(courtesy Columbia University Press)
It’s well-known in literary circles that Frankenstein originated on the shores of Lake Geneva in 1816. A group of famous or soon-to-be-famous writers was on a summer holiday, but chilly weather was keeping everyone indoors. Lord Byron, the host of the gathering, proposed a contest to see who could write the scariest story. Mary Godwin won with Frankenstein, which she later expanded into a novel. The weather is no mere incidental detail, however. This was the Year Without a Summer, caused chiefly by the 1815 eruption of Mount Tambora in Indonesia, one of the most powerful volcanic eruptions in recorded history. The eruption killed tens of thousands and ejected enough ash into the atmosphere to lower temperatures worldwide, which in turn caused further erratic weather events. The little writing competition that birthed Frankenstein was but one of innumerable domino effects kicked off by this one event.
Today we face an opposite climate crisis, the looming eventuality of a year without a meteorological winter — when the coldest winters around the world will be warmer than the warmest winters of the past. It is against this backdrop that Columbia Books on Architecture and the City has put together A Year Without a Winter, inspired by Byron’s Geneva bet, but setting it in drastically different circumstances. Edited by Dehlia Hannah and distributed by Columbia University Press, the book presents four short stories by contemporary science fiction writers (Tobias Buckell, Nancy Kress, Nnedi Okorafor, and Vandana Singh), written on their own retreat in the desert in 2016 (the 200th anniversary of the Year Without a Summer, also the hottest year on record). The book also includes selections from works by Byron and Mary Shelley, as well as photo series, graphs, essays, and interviews on the history of the Tambora eruption, making art in the age of climate disaster, and more.
While A Year Without a Winter examines both the established and theoretical impact of climate change on culture, another new book by Columbia Books on Architecture and the City (also distributed by Columbia University Press) addresses the geographical fallout of warming temperatures. We generally think of the physical ramifications of global warming in terms of rising sea levels or spreading deserts, but it’s literally changing the planet itself as well. The melting of glaciers in the Alps has changed the geography of the region, which in turn means that markers used to establish the borders between Italy, Switzerland, France, Austria, and Slovenia have shifted. Written by Marco Ferrari, Elisa Pasqual, and Andrea Bagnato, A Moving Border: Alpine Cartographies of Climate Change examines the logistical and political challenges this poses to officials in these countries.

(courtesy Columbia University Press)
A quiet sense of dread lurks in the subtext of both these books. A Year Without a Winter features multiple stories about worst-case scenarios for the future, but even the nonfiction parts are blunt about the challenges facing humanity. A Moving Border, meanwhile, demonstrates how natural phenomena become bureaucratic issues, which in turn affect the lives of countless people. The particularities of borders in Europe are not a minute concern for pencil-pushers, but play an important role in how these countries handle the ongoing crisis of refugees fleeing Africa and the Middle East. The pervading sense is that people are completely unprepared for the world we have to look forward to.

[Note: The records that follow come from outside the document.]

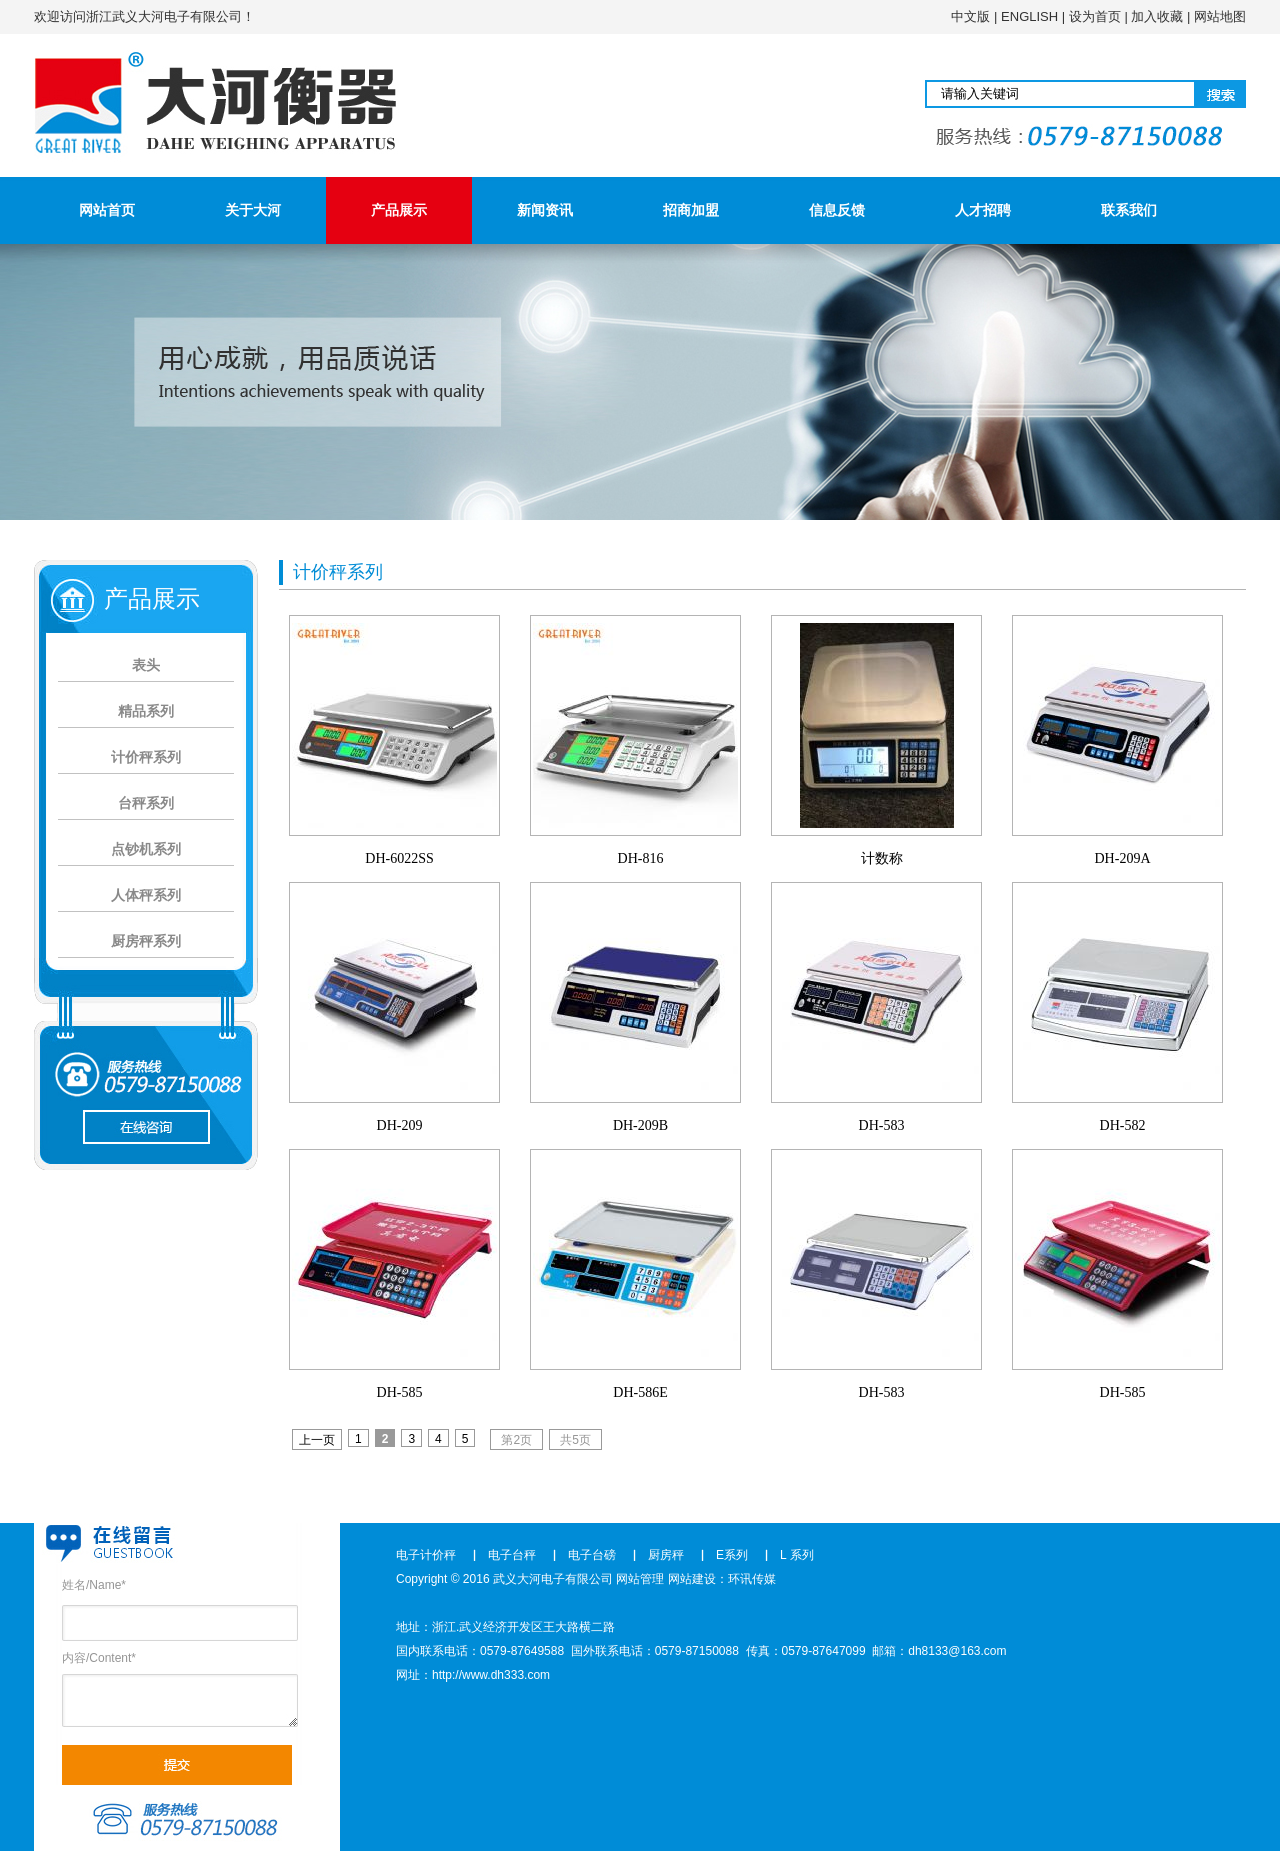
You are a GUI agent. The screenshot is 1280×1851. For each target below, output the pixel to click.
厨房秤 (666, 1555)
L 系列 (797, 1555)
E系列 (732, 1555)
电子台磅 (592, 1555)
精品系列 (146, 711)
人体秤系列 (146, 895)
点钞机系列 (146, 849)
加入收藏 (1157, 16)
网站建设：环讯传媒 (722, 1579)
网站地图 (1220, 16)
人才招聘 (983, 210)
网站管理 (640, 1579)
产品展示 (399, 210)
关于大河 (253, 210)
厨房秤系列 (146, 941)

In this respect, A Year Without a Winter‘s supporting texts are more interesting than its main section. The four sci-fi stories are mostly boilerplate — a post-apocalyptic adventure, a conspiracy thriller, etc. — invoking overly expositional prose to render their worlds in which climate change has definitively come for us. (They especially suffer when juxtaposed with Shelley and Byron’s Romantic mastery.) The essays better explore the same themes as the stories. In “Tambora and British Romantic Writing,” David Higgins surveys how other writers responded to the Year Without a Winter. In “Narrating Arcosanti, 1970,” James Graham explores the Arizona experimental town of Arcosanti, which was the setting for the book’s writers’ retreat. The town was founded by architect Paolo Soleri on his principle of arcology (ecological architecture). He wanted to find ways to accommodate growing populations of people without harming the Earth.

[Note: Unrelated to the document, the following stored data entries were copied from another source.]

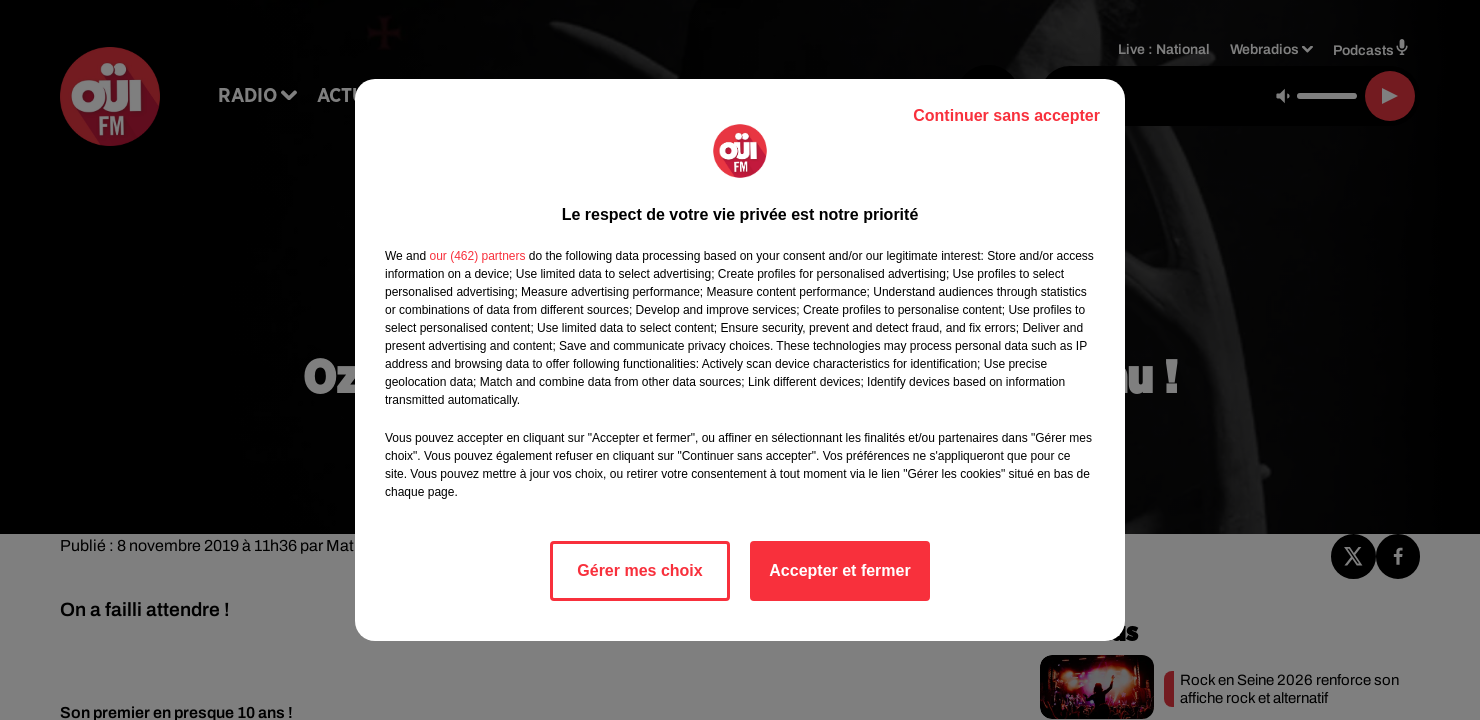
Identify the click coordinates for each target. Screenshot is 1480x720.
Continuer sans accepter (1006, 115)
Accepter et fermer (839, 570)
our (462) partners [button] (477, 256)
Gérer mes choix (639, 570)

A Moving Border is much more specific in contrast to the other book’s sprawl of ideas, but in zeroing in so deeply on what’s happening with this one specific issue, it better suggests the myriad of problems posed by climate change. It is a meticulous work, incorporating some stunning landscape photography, detailed maps and charts, and even scans of handwritten notes and documents into its survey. It works to get the lay reader to examine geography from both a cartographer and a politician’s point of view. The sheer scale of climate change can be difficult to comprehend, but this makes for a good, if disquieting, starting point.
A Year Without a Winter, edited by Dehlia Hannah, and A Moving Border: Alpine Cartographies of Climate Change, by Marco Ferrari, Elisa Pasqual, and Andrea Bagnato, are both available from Amazon and other booksellers.
Clarification: A previous version of this post stated these books were “put together” by Columbia University Press. They were published by the independent press Columbia Books on Architecture and the City and distributed by Columbia University Press. We’ve adjusted the text accordingly.